2.3-2.5 what improved?

Bruno Desthuilliers bruno.desthuilliers at websiteburo.com
Wed Jan 17 11:41:59 EST 2007


billie a écrit :
> robert wrote
> 
>> Robin Becker wrote:
>>> A large cgi based web Python-2.3 application needs to be speed improved.
>>> experiments show the following under reasonable testing (these are 2
>>> second reportlab pdf productions)
>>>
>>> 1) 2.3 --> 2.5 improvement small 1-2%
>>> 2) cgi --> fcgi improvement medium 10-12%
>>>
>>> I sort of remember claims being made about 2.5 being 10% faster than
>>> 2.4/2.3 etc etc.

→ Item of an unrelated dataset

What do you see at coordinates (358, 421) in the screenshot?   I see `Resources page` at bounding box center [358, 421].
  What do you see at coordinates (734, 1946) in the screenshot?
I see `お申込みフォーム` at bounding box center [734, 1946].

Can anyone say where the speedups were? Presumably we
>>> have a lot of old cruft that could be improved in some way eg moving
>>> loops into comprehensions, using iterator methods etc. Are those sort of
>>> things what we should look at?
>> Python 2.5 became quite fat. For bare CGI the Python load/init
>> time eats all improvements. Smaller scripts even loose lot of speed.
>> I still like Python 2.3 for many other reasons for many
>> applications - especially for CGI's, on Windows, for deployable
>> apps, GUI's etc. because the fat coming with Python 2.4 is not
>> balanced by necessary goods - mostly just fancy things.
> 
> What do you mean? Fat of libraries or fat itself?
> I tought that 2.5 was faster than precedent versions! :-\
> 

It is. But it takes a bit more time to launch the interpreter. Which is 
barely noticiable in most cases, but can be start to be a problem with CGI.